Adding a Novel Antibody to Anti–PD-1 Immunotherapy for Metastatic NSCLC

By: Julia Fiederlein Cipriano
Posted: Friday, January 6, 2023

According to Melissa Lynne Johnson, MD, of the Sarah Cannon Cancer Center, Nashville, and colleagues, the addition of the Fc-silent anti–T-cell immunoglobulin and ITIM domains (TIGIT) monoclonal antibody domvanalimab to anti–PD-1 immunotherapy with zimberelimab resulted in improvements in progression-free survival and overall response rate in treatment-naive patients with metastatic, PD-L1–high non–small cell lung cancer (NSCLC). This interim analysis of the phase II ARC-7 trial, which was presented in the December 2022 American Society of Clinical Oncology (ASCO) Plenary Series (Abstract 397600), suggested the evaluated combination regimens were also well tolerated.

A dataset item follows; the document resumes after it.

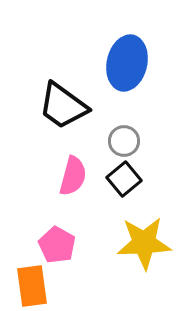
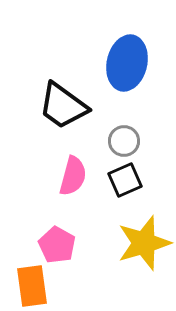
black square: moved 1 px right, 1 px down; rotated 16 degrees clockwise
yellow star: rotated 14 degrees counterclockwise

“We are particularly encouraged by the number of patients benefiting at 6 months, as evidenced by tumors being stable or shrinking,” commented Dr. Johnson in an ASCO press release. “The data will continue to mature with longer follow-up.”

Patients with stage IV disease were randomly assigned to receive zimberelimab alone (n = 50) or in combination with either domvanalimab (n = 49) or domvanalimab plus the dual adenosine receptor antagonist etrumadenant (n = 50); of this study population, 133 were evaluable for efficacy. The overall response rate was lower with zimberelimab monotherapy (27%) than with zimberelimab plus domvanalimab (41%) and zimberelimab plus domvanalimab and etrumadenant (40%); the median durations of progression-free survival were 5.4, 12.0, and 10.9 months, respectively. The 6-month progression-free survival rate was 43% with zimberelimab monotherapy, 65% with zimberelimab plus domvanalimab, and 63% with zimberelimab plus domvanalimab and etrumadenant.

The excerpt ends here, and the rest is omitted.